Jabu Mabuza: Business must find its voice and use it

The chairman of Business Leadership South Africa and Business Unity South Africa chose to lament the state of the relationship between the business community and government last week, but also put forward a list of ideas that, if implemented, could improve the country’s economic prospects.

Mabuza was speaking at the Gauteng policy conference of the Black Management Forum held at the Industrial Development Corporation on Friday, which had been organised under the banner “Improving business and investor confidence in South Africa”.
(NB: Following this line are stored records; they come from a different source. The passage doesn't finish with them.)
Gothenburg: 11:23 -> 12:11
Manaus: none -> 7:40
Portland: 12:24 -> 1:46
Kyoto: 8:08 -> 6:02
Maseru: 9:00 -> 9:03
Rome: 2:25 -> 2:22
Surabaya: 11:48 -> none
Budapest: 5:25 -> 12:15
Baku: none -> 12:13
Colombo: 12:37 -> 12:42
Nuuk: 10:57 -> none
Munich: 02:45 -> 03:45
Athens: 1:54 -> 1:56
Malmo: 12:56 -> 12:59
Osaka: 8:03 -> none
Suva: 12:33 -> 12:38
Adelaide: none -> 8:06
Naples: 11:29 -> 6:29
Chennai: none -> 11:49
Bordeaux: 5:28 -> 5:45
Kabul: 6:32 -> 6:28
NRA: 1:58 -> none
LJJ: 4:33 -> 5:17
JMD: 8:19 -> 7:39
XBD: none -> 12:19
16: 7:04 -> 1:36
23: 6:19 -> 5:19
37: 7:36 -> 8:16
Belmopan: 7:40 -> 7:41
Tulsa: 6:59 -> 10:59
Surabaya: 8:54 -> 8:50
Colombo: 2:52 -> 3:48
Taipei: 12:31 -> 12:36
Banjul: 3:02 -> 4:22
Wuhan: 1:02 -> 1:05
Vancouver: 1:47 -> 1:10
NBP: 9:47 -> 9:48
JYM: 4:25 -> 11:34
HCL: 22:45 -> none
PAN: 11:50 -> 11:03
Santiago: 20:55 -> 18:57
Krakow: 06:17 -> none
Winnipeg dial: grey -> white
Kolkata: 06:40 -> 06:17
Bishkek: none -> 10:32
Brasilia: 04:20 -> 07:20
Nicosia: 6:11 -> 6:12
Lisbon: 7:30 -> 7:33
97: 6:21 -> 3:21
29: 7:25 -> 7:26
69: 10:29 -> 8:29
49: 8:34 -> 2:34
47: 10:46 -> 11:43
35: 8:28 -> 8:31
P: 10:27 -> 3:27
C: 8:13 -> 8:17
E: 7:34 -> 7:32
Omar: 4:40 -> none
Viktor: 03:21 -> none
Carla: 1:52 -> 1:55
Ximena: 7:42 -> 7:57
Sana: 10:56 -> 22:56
Mabuza was frank in admitting that the political events over the last few months had “destroyed trust and confidence” in the economy. To get the country out of its depressed economic state, he offered seven suggestions on how the situation could be improved:

1. Strengthen the quality of the policy-making process in SA: referring specifically to the input of the business community in the process. Mabuza says that over time the quality (transparency, and the high degree of public participation and accountability) of the legislative process has been steadily eroded. He called on business to begin reversing this degradation by “strengthening its voice”. This entails committing time and resources to participating “constructively and meaningfully” in the country’s democratic institutions. Neither should organised business shortchange the process by sending junior employees or people with “nothing better to do,” he said. “If we insist on evidence-based decision making, we need to ensure our own evidence is objective and compelling.”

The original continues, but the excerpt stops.